Beauregard est garagiste et père de famille. Il tente de laisser derrière lui son passé trouble de braqueur mais des problèmes financiers l’obligent à remettre le nez dans des magouilles. Beauregard, conducteur hors pair, se retrouve alors au milieu d’un braquage qui ne va pas se passer comme prévu. C’est le début des emmerdes pour lui mais aussi pour sa famille et ses proches. Dans « Les routes oubliées » on retrouve ce qui avait bien fonctionné dans le « Le sang des innocents ». Un récit prenant et des pages qui défilent, des personnages attachants, une Amérique à plusieurs visages, dont celui du racisme. J’ai peut être un peu moins accroché à ce roman noir par rapport au dernier de l’auteur. Moins politique et peut être plus classique dans sa trame. Pour autant S.A Cosby reste une valeur sûre et il est redoutable pour offrir au lecteur un très bon moment de lecture.

Les routes oubliées, ed. Sonatine, 22 euros, 352 pages.

Mécano / Mattia Filice

La découverte d’un métier et celle des luttes qui vont avec.

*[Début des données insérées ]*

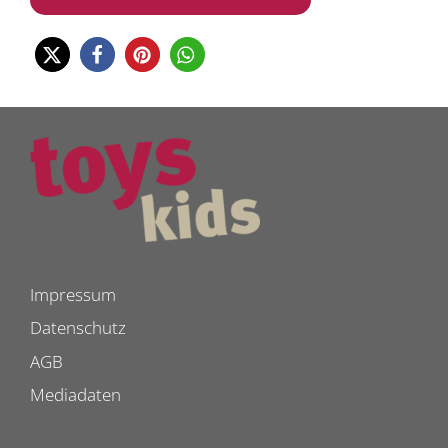
Impressum
Datenschutz
AGB
Mediadaten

Mattia Filice raconte à partir de son expérience l’histoire d’un homme qui contre toute attente va devenir mécano, autrement dit conducteur de train. Un métier que tout le monde à en tête mais en réalité assez méconnu. L’auteur dans une prose libre aux images précises aborde la vie de son narrateur qui se familiarise avec le métier, se confronte au rythme singulier des mécanos, les mouvements de grève et toute la poésie qui se dégage derrière les trajets et la routine de ce métier. On réalise que les gares de triage ne sont pas toutes les mêmes et que certaines sont considérées comme l’enfer, on découvre comment les suicides sont vécus par les mécanos, on découvre aussi des hommes et des femmes qui travaillent dur pour ce métier pas comme les autres, qui demande un long apprentissage et une attention toute particulière au détail. Évidemment on pense à « A la ligne » de Joseph Ponthus, autre bouquin qui aborde avec beaucoup de justesse la condition ouvrière, avec cette façon de restituer l’expérience d’un métier au plus près de ce qu’elle est. Le livre de Ponthus est un livre qui m’a marqué comme rarement alors forcément en retrouvant un peu cette approche, cette façon d’écrire, j’ai beaucoup aimé « Mécano » de Mattia Filice. Il ne faut pas hésiter à découvrir ce genre de livre pour se rendre compte de la portée des mots, de ce qui se cache derrière. Il est aussi question de la SNCF dans ce roman même si l’entreprise n’est jamais nommée. Une entreprise qui légitime tout un système qui broie et qui pressurise les mécanos, dans les horaires, dans les conditions de travail, les tâches se multiplient dans la même journée. Mattia Filice restitue tout cela et laisse à penser au lecteur, et on le remercie d’avoir finalement choisit son métier comme thème de son premier roman après mûre réflexion. Une grande tranche de vie, celle d’un cheminot qui écrit.

extrait : « Il suffit d’un appel pour que des embryons de comités de grève se forment, pour que de simples travailleurs, sans autre mission que d’exécuter, se mettent à réfléchir ensemble, questionnent le monde tel qu’il devrait être.

L’Entreprise est un échantillon de ce qui nous construit tous, des rapports qui n’ont rien de naturel, que nous subissons en tant qu’individus, mais que nous pourrions tout aussi bien renverser collectivement, faire dérailler ou prendre une autre aiguille, comme la première fois où j’ai fait monter la Mamma en cabine. »

Mécano, ed. P.O.L, 22 euros, 368 pages.